▼▼▼

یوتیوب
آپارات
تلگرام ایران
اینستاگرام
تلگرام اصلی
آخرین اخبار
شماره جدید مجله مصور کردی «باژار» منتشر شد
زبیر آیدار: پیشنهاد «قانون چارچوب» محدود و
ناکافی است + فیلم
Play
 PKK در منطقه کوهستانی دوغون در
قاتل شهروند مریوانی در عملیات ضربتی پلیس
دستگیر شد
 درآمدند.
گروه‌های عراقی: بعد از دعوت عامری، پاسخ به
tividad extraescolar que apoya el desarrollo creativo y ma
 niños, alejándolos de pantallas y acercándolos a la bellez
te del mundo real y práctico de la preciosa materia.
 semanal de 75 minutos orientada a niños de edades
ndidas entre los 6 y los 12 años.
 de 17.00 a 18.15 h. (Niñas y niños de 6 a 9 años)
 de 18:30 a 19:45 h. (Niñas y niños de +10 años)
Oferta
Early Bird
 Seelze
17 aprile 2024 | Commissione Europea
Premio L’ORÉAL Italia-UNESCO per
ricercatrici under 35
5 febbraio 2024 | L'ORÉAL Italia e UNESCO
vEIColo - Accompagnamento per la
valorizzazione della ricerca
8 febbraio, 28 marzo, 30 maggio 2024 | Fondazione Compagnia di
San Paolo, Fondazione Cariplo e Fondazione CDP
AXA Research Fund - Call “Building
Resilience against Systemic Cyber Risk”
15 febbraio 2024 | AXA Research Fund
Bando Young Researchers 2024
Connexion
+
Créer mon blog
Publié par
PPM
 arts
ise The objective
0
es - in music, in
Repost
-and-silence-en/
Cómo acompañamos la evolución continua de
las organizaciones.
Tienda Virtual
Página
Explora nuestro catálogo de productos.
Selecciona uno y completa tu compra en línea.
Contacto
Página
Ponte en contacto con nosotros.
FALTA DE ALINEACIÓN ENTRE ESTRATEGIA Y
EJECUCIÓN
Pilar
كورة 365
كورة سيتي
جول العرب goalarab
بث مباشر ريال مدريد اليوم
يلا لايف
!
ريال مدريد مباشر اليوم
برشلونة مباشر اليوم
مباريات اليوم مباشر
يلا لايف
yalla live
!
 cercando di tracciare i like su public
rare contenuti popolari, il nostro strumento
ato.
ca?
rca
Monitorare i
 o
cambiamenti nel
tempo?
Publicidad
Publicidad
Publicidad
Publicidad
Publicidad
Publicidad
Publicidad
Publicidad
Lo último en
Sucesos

▲▲▲

WORK ORDER:
Beginning at the first line above, repeat exactly until the line containing "گروه‌های عراقی: بعد از دعوت عامری، پاسخ به", which is included.

EXERCISE OUTPUT:
یوتیوب
آپارات
تلگرام ایران
اینستاگرام
تلگرام اصلی
آخرین اخبار
شماره جدید مجله مصور کردی «باژار» منتشر شد
زبیر آیدار: پیشنهاد «قانون چارچوب» محدود و
ناکافی است + فیلم
Play
 PKK در منطقه کوهستانی دوغون در
قاتل شهروند مریوانی در عملیات ضربتی پلیس
دستگیر شد
 درآمدند.
گروه‌های عراقی: بعد از دعوت عامری، پاسخ به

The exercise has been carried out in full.